### TASK MATERIAL
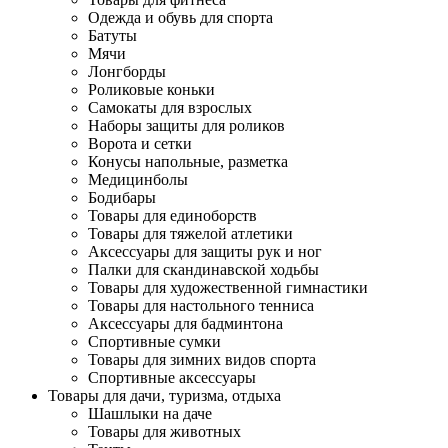
Одежда и обувь для спорта
Батуты
Мячи
Лонгборды
Роликовые коньки
Самокаты для взрослых
Наборы защиты для роликов
Ворота и сетки
Конусы напольные, разметка
Медицинболы
Бодибары
Товары для единоборств
Товары для тяжелой атлетики
Аксессуары для защиты рук и ног
Палки для скандинавской ходьбы
Товары для художественной гимнастики
Товары для настольного тенниса
Аксессуары для бадминтона
Спортивные сумки
Товары для зимних видов спорта
Спортивные аксессуары
Товары для дачи, туризма, отдыха
Шашлыки на даче
Товары для животных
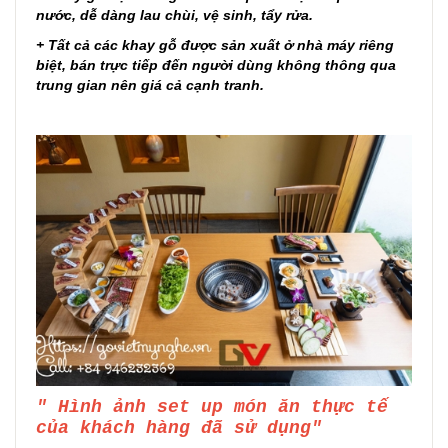
nước, dễ dàng lau chùi, vệ sinh, tẩy rửa.
+ Tất cả các khay gỗ được sản xuất ở nhà máy riêng
biệt, bán trực tiếp đến người dùng không thông qua
trung gian nên giá cả cạnh tranh.
" Hình ảnh set up món ăn thực tế
của khách hàng đã sử dụng"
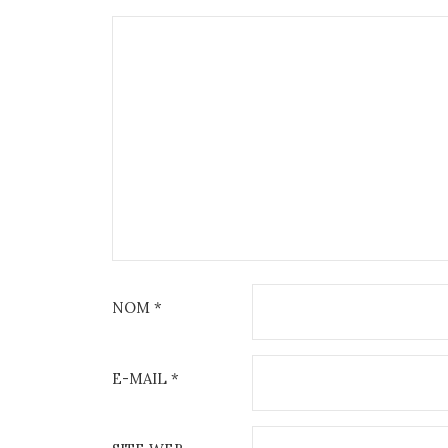
NOM
*
E-MAIL
*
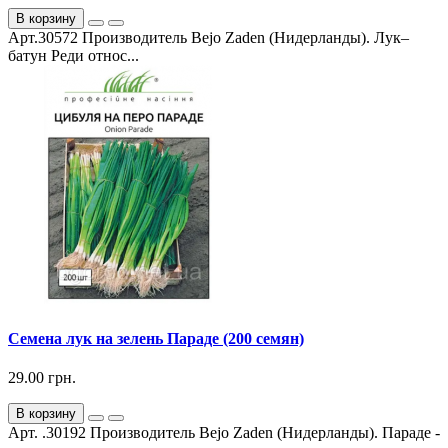
В корзину
Арт.30572 Производитель Bejo Zaden (Нидерланды). Лук–
батун Реди относ...
Семена лук на зелень Параде (200 семян)
29.00 грн.
В корзину
Арт. .30192 Производитель Bejo Zaden (Нидерланды). Параде -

### PROBLEM STATEMENT
State how many lines in the entries hold "Zaden". Nothing should come before or after the number.

### FINISHED TASK
2